According to some reports, China’s mistreatment of migrants (or members of the “floating population”) has become very widespread. Comparisons to the era when many Chinese coastal cities were treaty ports that contained foreign-run districts may be most relevant here. The CCP criticizes the treaty-port system, in which local residents were divided into two basic groups in enclaves such as the International Settlement of Old Shanghai. There were Westerners and Japanese who enjoyed a host of special privileges, and then there were the Chinese who were treated at best like second-class citizens and at worst like beasts of burden. The current situation is obviously different, since nationality is not the main distinguishing factor between city inhabitants and rural migrants. Still, the fact remains that the most disadvantaged residents of Old Shanghai were recent immigrants from rural areas who were all too often treated as though they were less than fully human. Much the same thing could be said about migrants who are the most disadvantaged residents of New Shanghai in the year 2001. Calls for more humane policies toward migrants might be usefully framed as a call for the CCP to behave less like the imperialists of an earlier day.

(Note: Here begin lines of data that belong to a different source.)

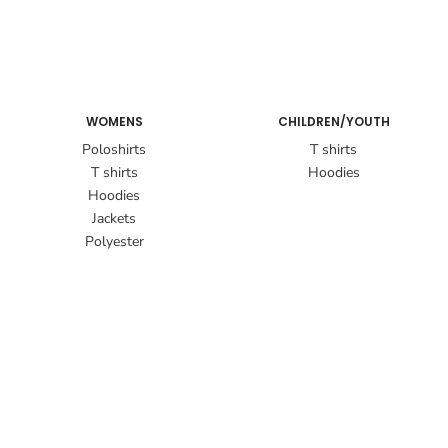
WOMENS
CHILDREN/YOUTH
Poloshirts
T shirts
T shirts
Hoodies
Hoodies
Jackets
Polyester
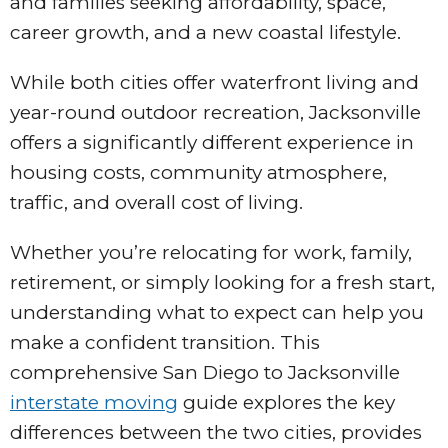
and families seeking affordability, space,
career growth, and a new coastal lifestyle.
While both cities offer waterfront living and
year-round outdoor recreation, Jacksonville
offers a significantly different experience in
housing costs, community atmosphere,
traffic, and overall cost of living.
Whether you’re relocating for work, family,
retirement, or simply looking for a fresh start,
understanding what to expect can help you
make a confident transition. This
comprehensive San Diego to Jacksonville
interstate moving
guide explores the key
differences between the two cities, provides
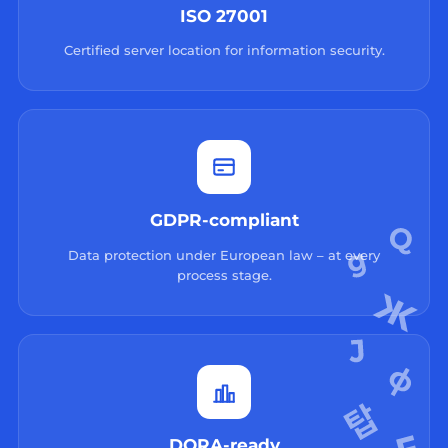
ISO 27001
Certified server location for information security.
GDPR-compliant
Data protection under European law – at every
process stage.
DORA-ready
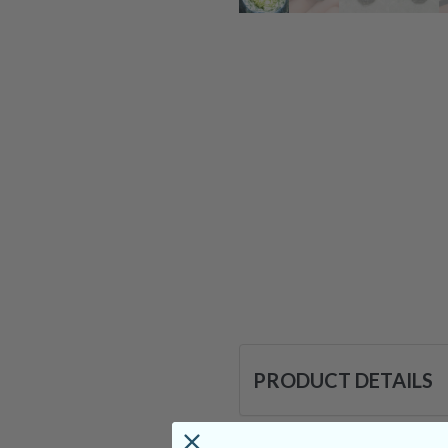
PRODUCT DETAILS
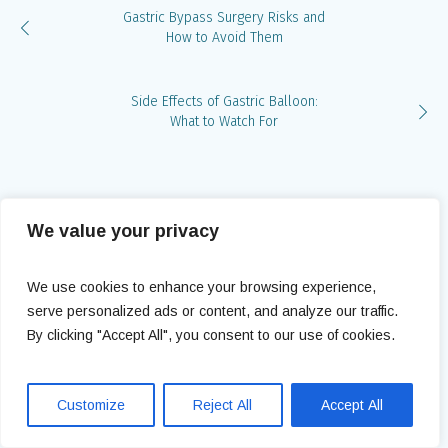
Gastric Bypass Surgery Risks and
How to Avoid Them
Side Effects of Gastric Balloon:
What to Watch For
Leave a Reply
We value your privacy
You must be
logged in
to post a comment.
We use cookies to enhance your browsing experience,
serve personalized ads or content, and analyze our traffic.
By clicking "Accept All", you consent to our use of cookies.
Customize
Reject All
Accept All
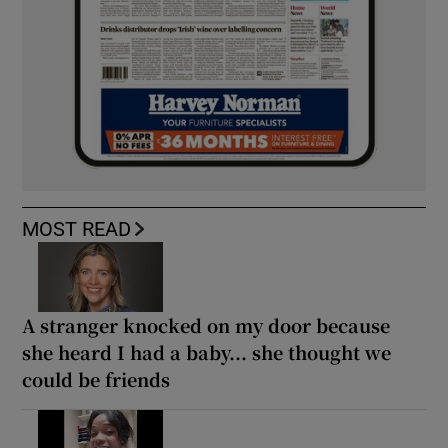
MOST READ
A stranger knocked on my door because
she heard I had a baby... she thought we
could be friends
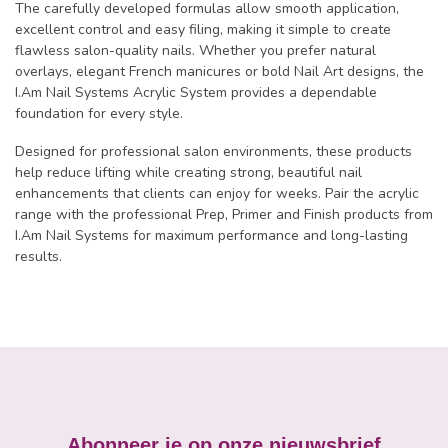
The carefully developed formulas allow smooth application,
excellent control and easy filing, making it simple to create
flawless salon-quality nails. Whether you prefer natural
overlays, elegant French manicures or bold Nail Art designs, the
I.Am Nail Systems Acrylic System provides a dependable
foundation for every style.
Designed for professional salon environments, these products
help reduce lifting while creating strong, beautiful nail
enhancements that clients can enjoy for weeks. Pair the acrylic
range with the professional Prep, Primer and Finish products from
I.Am Nail Systems for maximum performance and long-lasting
results.
Abonneer je op onze nieuwsbrief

Beijing has hesitated in allowing free elections on the pretext that the cultural level of the population is too low to make good use of the vote. The treaty-port era might also be a good point of reference in this situation. The CCP has long claimed that a major problem with enclaves of foreign privilege such as the International Settlement, was that control of governing institutions remained in the hands of a small group of people. What makes this particularly interesting here is that foreigners in these districts often claimed, as the CCP does now, that extending democracy would be a good thing but the time was just not right. Just as Beijing has been gingerly experimenting with village level elections and the like, the treaty-port authorities made some piecemeal moves toward allowing Chinese residents a voice in local governance in the 1910s and early 1920s. All these parallels are worth noting - as is the point that, when piecemeal moves toward democratization were made 80 years ago by the foreigners in control of the enclaves, Chinese revolutionaries quite properly denounced them as insufficiently bold.

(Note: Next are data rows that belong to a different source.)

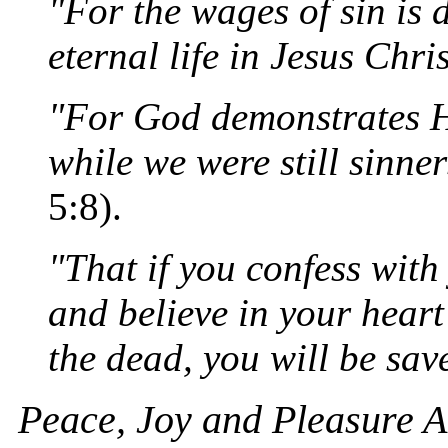
"For the wages of sin is d
eternal life in Jesus Chri
"For God demonstrates Hi
while we were still sinner
5:8).
"That if you confess wit
and believe in your hear
the dead, you will be sav
Peace, Joy and Pleasure 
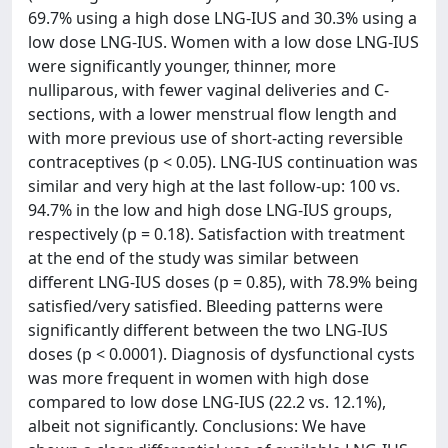
69.7% using a high dose LNG-IUS and 30.3% using a
low dose LNG-IUS. Women with a low dose LNG-IUS
were significantly younger, thinner, more
nulliparous, with fewer vaginal deliveries and C-
sections, with a lower menstrual flow length and
with more previous use of short-acting reversible
contraceptives (p < 0.05). LNG-IUS continuation was
similar and very high at the last follow-up: 100 vs.
94.7% in the low and high dose LNG-IUS groups,
respectively (p = 0.18). Satisfaction with treatment
at the end of the study was similar between
different LNG-IUS doses (p = 0.85), with 78.9% being
satisfied/very satisfied. Bleeding patterns were
significantly different between the two LNG-IUS
doses (p < 0.0001). Diagnosis of dysfunctional cysts
was more frequent in women with high dose
compared to low dose LNG-IUS (22.2 vs. 12.1%),
albeit not significantly. Conclusions: We have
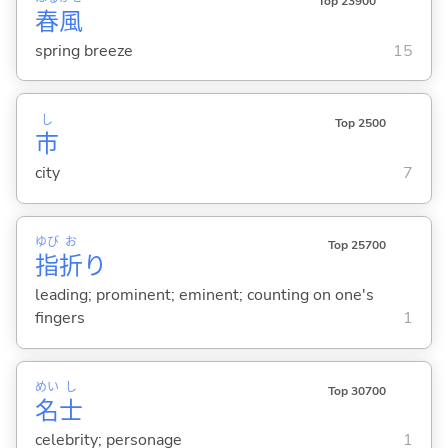
Top 23900
春
風
spring breeze
15
し
Top 2500
市
city
7
ゆび
お
Top 25700
指
折
り
leading; prominent; eminent; counting on one's
fingers
1
めい
し
Top 30700
名
士
celebrity; personage
1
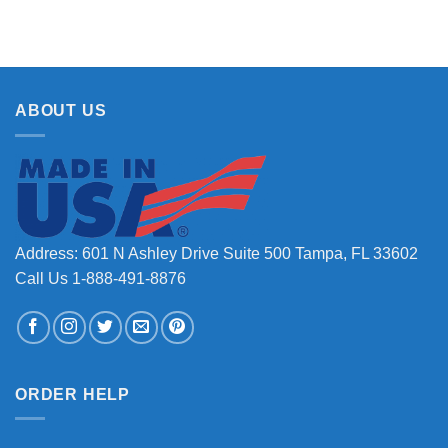
ABOUT US
Address: 601 N Ashley Drive Suite 500 Tampa, FL 33602
Call Us 1-888-491-8876
ORDER HELP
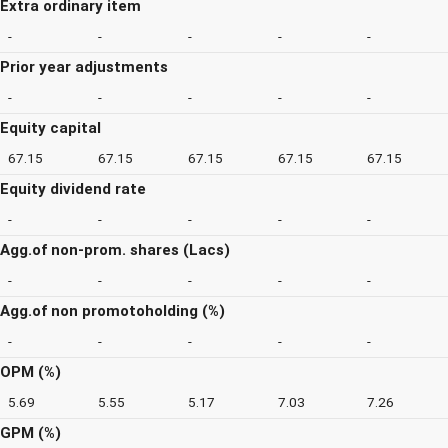
Extra ordinary item
-
-
-
-
-
Prior year adjustments
-
-
-
-
-
Equity capital
67.15
67.15
67.15
67.15
67.15
Equity dividend rate
-
-
-
-
-
Agg.of non-prom. shares (Lacs)
-
-
-
-
-
Agg.of non promotoholding (%)
-
-
-
-
-
OPM (%)
5.69
5.55
5.17
7.03
7.26
GPM (%)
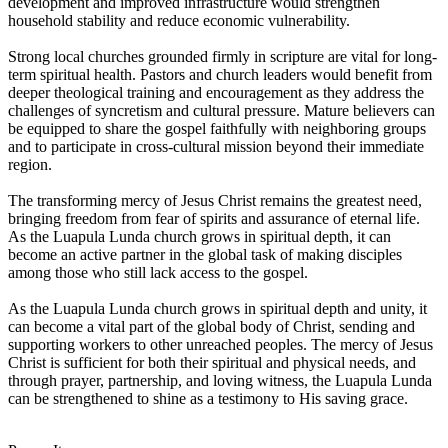
development and improved infrastructure would strengthen
household stability and reduce economic vulnerability.
Strong local churches grounded firmly in scripture are vital for long-
term spiritual health. Pastors and church leaders would benefit from
deeper theological training and encouragement as they address the
challenges of syncretism and cultural pressure. Mature believers can
be equipped to share the gospel faithfully with neighboring groups
and to participate in cross-cultural mission beyond their immediate
region.
The transforming mercy of Jesus Christ remains the greatest need,
bringing freedom from fear of spirits and assurance of eternal life.
As the Luapula Lunda church grows in spiritual depth, it can
become an active partner in the global task of making disciples
among those who still lack access to the gospel.
As the Luapula Lunda church grows in spiritual depth and unity, it
can become a vital part of the global body of Christ, sending and
supporting workers to other unreached peoples. The mercy of Jesus
Christ is sufficient for both their spiritual and physical needs, and
through prayer, partnership, and loving witness, the Luapula Lunda
can be strengthened to shine as a testimony to His saving grace.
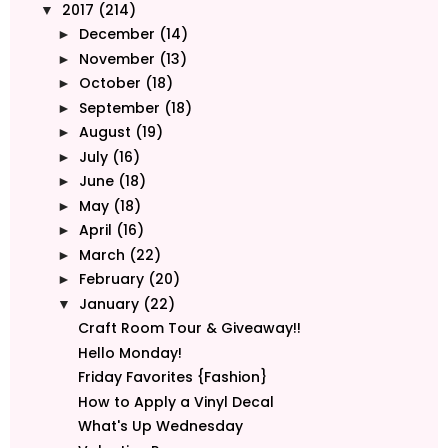
2017
(214)
▼
December
(14)
►
November
(13)
►
October
(18)
►
September
(18)
►
August
(19)
►
July
(16)
►
June
(18)
►
May
(18)
►
April
(16)
►
March
(22)
►
February
(20)
►
January
(22)
▼
Craft Room Tour & Giveaway!!
Hello Monday!
Friday Favorites {Fashion}
How to Apply a Vinyl Decal
What's Up Wednesday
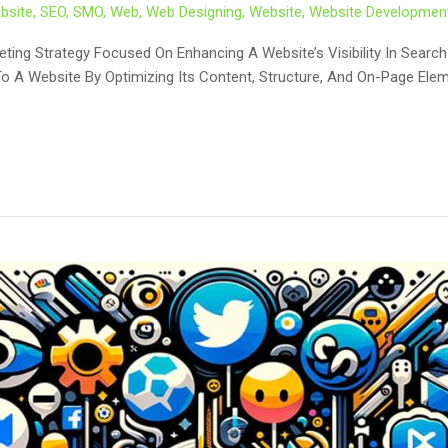
bsite
,
SEO
,
SMO
,
Web
,
Web Designing
,
Website
,
Website Developmen
keting Strategy Focused On Enhancing A Website’s Visibility In Sear
To A Website By Optimizing Its Content, Structure, And On-Page Elem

Another point worth stressing in pushing for democratization might be that the Nationalist Party, which has long been denigrated as a less noble organization by the CCP, recently showed its willingness to hold free elections. The outcome of those elections, of course, has been a change in regime on Taiwan. Beijing should not necessarily fear suffering the same fate. Chiang Kai-shek’s defenders have often claimed that the only reason he was defeated by Mao Zedong was that the Communists received too much aid from the Soviet Union, while the Nationalists received too little from other powers. Partisans of the CCP have countered that the real deciding factor was the support of ordinary Chinese people, who had become disgusted with the Nationalists and decided that the best hope for China’s future lay in Communist rule. Historical propositions like these are always notoriously hard to test, but the current situation offers a rare opportunity for the CCP to prove its case. All it needs to do is spend a decade or so moving steadily toward the holding of free and open elections and see if deeply rooted popular support helps it avoid the fate of its erstwhile rivals, the Nationalists.

Jeffrey N. Wasserstrom teaches Chinese history at Indiana University, was a consultant for the film, “The Gate of Heavenly Peace,” and co-editor of Human Rights and Revolutions (Rowman and Littlefield Publishers, 2000). This article is adapted from one in the Winter 2000-1 edition of World Policy Journal.